### [INFORMATION]
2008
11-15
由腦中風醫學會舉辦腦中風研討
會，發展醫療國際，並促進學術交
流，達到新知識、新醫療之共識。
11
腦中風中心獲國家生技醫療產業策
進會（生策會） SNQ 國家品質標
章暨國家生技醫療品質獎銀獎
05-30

### [WHAT THE TASK ASKS]
No line before the one with "會，發展醫療國際，並促進學術交" belongs in the answer; copy that line and the rest of the records exactly.

### [EXERCISE RESULT]
會，發展醫療國際，並促進學術交
流，達到新知識、新醫療之共識。
11
腦中風中心獲國家生技醫療產業策
進會（生策會） SNQ 國家品質標
章暨國家生技醫療品質獎銀獎
05-30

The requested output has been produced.